Bei den früher üblichen und heute kaum mehr gebräuchlichen Drei-Chip-Videokameras konnte dieser Effekt nicht nur in den Objektiven, sondern auch im Strahlenteiler vor den drei Kamerachips entstehen. Der optische Block der Kameras konnte also eine weitere Ursache für Farbsäume darstellen, diese können sich auch mit denen, die das Objektiv verursacht, addieren. Filmkameras waren in dieser Hinsicht im Vorteil - beim Filmmaterial spielt es keine so große Rolle, ob die Lichtstrahlen gerade oder seitlich auftreffen. Moderne Filmoptiken, wie etwa die Master-Primes von Arri/Zeiss, sind zudem so hochwertig korrigiert, dass die chromatische Abberation praktisch eliminiert ist.
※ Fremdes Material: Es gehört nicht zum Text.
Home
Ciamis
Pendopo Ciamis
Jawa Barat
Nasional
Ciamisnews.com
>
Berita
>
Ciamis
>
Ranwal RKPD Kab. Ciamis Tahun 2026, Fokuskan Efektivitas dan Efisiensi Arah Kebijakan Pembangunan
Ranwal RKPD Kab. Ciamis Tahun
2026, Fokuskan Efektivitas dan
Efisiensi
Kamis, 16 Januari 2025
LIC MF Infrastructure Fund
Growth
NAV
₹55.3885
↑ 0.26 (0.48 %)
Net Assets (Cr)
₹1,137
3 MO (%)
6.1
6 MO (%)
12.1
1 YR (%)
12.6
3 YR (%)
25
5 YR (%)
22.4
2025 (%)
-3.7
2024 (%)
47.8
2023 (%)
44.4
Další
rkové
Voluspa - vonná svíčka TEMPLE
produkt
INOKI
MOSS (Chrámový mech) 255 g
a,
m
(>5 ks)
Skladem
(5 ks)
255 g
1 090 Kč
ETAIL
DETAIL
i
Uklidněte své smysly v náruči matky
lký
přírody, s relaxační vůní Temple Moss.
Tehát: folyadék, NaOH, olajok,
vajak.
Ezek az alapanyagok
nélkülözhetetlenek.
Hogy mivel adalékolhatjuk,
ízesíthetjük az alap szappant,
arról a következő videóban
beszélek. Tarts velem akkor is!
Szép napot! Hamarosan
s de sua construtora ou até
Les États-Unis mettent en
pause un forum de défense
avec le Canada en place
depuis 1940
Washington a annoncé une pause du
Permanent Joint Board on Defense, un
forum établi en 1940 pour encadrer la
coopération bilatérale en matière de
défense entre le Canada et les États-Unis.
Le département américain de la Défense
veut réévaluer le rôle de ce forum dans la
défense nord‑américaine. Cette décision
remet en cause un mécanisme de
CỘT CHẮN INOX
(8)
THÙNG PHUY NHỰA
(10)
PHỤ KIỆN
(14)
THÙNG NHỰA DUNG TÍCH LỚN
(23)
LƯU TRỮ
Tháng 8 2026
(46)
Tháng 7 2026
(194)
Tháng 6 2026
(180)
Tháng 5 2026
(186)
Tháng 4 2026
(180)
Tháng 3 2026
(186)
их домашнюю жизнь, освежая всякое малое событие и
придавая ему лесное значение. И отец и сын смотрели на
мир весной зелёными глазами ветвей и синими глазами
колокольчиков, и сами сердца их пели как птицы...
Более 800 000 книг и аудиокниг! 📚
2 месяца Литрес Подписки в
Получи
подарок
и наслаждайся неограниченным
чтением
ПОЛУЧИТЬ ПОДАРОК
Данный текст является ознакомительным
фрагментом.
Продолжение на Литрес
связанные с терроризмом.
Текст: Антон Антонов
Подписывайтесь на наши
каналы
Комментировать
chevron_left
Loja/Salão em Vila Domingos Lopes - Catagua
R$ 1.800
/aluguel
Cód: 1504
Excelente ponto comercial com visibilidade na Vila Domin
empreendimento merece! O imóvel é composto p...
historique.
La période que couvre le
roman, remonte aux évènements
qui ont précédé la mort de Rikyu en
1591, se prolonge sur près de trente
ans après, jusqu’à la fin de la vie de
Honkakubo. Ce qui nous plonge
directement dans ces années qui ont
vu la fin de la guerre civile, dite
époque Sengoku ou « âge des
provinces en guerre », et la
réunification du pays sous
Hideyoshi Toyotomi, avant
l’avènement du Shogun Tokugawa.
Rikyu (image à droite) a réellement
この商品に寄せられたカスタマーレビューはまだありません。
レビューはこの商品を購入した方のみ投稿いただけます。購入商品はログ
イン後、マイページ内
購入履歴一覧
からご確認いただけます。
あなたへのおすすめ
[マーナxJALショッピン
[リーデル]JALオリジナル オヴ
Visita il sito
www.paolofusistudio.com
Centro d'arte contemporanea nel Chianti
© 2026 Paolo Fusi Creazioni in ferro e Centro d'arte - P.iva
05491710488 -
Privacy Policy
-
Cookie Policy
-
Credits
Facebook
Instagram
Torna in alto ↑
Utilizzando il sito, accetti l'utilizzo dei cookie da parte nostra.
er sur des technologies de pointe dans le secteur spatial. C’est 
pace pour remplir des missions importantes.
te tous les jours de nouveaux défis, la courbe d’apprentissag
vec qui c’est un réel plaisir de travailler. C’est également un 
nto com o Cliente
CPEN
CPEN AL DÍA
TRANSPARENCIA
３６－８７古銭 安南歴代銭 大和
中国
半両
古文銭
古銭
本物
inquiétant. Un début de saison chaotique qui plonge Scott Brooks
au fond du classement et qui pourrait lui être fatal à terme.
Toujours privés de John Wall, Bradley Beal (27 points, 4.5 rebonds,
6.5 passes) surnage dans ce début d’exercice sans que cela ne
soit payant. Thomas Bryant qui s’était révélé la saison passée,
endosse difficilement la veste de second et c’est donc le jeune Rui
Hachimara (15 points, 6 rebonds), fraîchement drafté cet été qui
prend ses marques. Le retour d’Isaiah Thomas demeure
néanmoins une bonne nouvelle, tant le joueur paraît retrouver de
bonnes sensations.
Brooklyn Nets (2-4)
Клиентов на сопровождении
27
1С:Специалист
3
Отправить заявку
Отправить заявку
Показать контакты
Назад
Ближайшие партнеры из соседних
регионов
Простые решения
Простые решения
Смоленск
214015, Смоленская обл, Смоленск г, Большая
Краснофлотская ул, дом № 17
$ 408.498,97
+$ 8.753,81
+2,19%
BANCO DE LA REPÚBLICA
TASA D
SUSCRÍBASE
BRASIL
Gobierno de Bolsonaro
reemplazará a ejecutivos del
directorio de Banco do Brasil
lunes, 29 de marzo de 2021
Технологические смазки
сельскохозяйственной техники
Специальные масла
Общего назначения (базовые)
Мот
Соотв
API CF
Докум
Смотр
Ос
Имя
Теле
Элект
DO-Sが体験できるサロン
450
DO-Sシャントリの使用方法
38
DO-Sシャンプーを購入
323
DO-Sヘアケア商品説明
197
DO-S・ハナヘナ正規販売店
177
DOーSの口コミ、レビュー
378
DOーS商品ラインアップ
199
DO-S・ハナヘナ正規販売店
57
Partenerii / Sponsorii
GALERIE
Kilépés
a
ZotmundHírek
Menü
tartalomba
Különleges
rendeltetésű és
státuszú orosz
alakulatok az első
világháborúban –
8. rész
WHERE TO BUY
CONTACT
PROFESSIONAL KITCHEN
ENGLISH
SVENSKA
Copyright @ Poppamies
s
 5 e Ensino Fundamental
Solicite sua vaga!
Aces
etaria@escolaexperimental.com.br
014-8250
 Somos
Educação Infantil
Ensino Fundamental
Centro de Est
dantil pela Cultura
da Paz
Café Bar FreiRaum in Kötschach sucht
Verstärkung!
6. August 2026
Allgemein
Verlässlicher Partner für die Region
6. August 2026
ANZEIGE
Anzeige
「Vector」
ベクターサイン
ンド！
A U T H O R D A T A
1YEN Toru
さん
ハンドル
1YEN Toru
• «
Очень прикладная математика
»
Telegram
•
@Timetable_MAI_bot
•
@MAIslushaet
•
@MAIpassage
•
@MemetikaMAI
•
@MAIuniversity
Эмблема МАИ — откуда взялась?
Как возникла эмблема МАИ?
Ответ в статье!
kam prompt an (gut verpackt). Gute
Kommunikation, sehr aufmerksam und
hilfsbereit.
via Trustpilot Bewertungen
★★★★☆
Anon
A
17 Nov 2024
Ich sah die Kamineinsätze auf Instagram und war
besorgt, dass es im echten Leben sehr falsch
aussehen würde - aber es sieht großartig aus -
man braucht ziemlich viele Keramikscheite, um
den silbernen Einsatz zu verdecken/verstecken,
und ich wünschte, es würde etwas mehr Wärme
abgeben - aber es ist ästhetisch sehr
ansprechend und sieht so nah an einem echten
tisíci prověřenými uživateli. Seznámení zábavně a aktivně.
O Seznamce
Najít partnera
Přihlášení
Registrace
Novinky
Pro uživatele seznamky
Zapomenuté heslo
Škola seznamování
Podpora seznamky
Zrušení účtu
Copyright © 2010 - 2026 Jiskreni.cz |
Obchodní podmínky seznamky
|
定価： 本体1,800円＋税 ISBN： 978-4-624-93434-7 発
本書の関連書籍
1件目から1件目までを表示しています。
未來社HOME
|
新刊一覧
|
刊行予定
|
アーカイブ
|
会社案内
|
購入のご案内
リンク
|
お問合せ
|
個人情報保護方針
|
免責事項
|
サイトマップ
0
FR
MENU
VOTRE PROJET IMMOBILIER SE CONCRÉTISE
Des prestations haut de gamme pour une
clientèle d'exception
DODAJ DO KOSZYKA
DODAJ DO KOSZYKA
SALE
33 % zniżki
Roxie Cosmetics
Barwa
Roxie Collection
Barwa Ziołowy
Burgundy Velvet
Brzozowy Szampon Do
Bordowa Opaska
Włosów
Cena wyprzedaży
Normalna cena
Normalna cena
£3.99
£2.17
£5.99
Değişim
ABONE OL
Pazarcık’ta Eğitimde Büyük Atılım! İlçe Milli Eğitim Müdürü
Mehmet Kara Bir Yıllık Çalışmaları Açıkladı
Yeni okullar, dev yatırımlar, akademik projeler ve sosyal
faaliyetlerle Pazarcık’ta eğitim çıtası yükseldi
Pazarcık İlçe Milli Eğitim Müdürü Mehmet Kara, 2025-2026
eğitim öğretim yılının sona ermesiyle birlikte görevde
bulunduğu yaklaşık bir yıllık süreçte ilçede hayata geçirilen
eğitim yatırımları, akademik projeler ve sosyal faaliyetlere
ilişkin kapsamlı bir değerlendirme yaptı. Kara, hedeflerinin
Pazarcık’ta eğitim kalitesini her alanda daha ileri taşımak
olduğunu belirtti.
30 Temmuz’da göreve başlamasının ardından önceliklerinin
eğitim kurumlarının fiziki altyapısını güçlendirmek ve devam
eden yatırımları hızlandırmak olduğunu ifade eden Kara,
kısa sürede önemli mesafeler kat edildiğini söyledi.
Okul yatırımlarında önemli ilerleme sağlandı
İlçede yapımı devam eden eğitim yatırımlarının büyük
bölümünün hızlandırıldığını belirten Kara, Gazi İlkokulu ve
Auch wenn es die Hersteller von Videokameras und Videoobjektiven nicht so gerne zugeben wollen, aber die chromatische Abberation gehört mit zu den untrüglichen Indizien, an denen man häufig die Unterschiede zu auf Film gedrehten Produktionen erkennen kann. Auch bei Kameras der neuesten Generation kommt es vor, dass Zoomobjektive Verwendung finden, die nicht ausreichend korrigiert sind. Offensichtlich investieren manche Objektivhersteller nicht immer genügend Entwicklung in die kompakten semiprofessionellen Camcorder, um professionellen Ansprüchen zu genügen.

 

Objektive testen

chromat vergleich 2000

Fenster, links mit, rechts ohne chromatische Abberation

 

Ob Ihre eigenen Objektive eine unzureichende Korrektur dieses Abbildungsfehlers haben, können Sie nur durch Tests herausfinden.

 

Wichtige Voraussetzung für den Test:

 

- Ein stark kontrastierendes Motiv, etwa ein Fensterkreuz, wählen

- Schwarzweiße Objekte ohne Eigenfarbe wählen

- Mit offener Blende (größte Blendenöffnung = kleinster Zahlenwert)

- Längere Brennweite (Telebereich) einstellen

- Scharfgestellt sowie unscharf (in & out of focus) aufnehmen

 

Das Ergebnis auf einem hochwertigen Monitor oder großen TV-Bildschirm überprüfen. Beim Abblenden, also bei einer kleineren Blendenöffnung, und beim Scharfstellen müsste der Fehler sich wieder verringern.

 

Digitale Hilfe

Wenn man RAW dreht, sind die Möglichkeiten, die chromatische Aberration in der Postproduktion loszuwerden, recht gut. Insbesondere Mirrorless Kameras besitzen zusätzlich eine interne digitale Objektivkorrektur. Hierfür sind die notwendigen Fehlerinformationen in der Kamera-Firmware abgespeichert.In der Firmware sind natürlich nur begrenzt Objektivdaten abgespeichert. Oft gibt es aber bei den Herstellern zusätzliche (kostenpflichtige) Software, welche weitere Objektive,- auch ältere, in gewissen Grenzen auskorrigiert. Bei Sony etwa nennt sich diese Kamera App „Lens Compensation“.

Interessanterweise arbeitet die digitale Fehlerkorrektur bei einigen Mirrorless-Kameras auch beim Aufnehmen in RAW, obwol man eigentlich annehmen sollte, dass die Aufnahmen in RAW gänzlich unbeeinfluss bleiben sollten. Auf jeden Fall ist man heute den Abbildungsfehlern von Objektiven nicht mehr gänzlich schutzlos ausgeliefert und hat diverse Optionen, diesen entgegen zu wirken.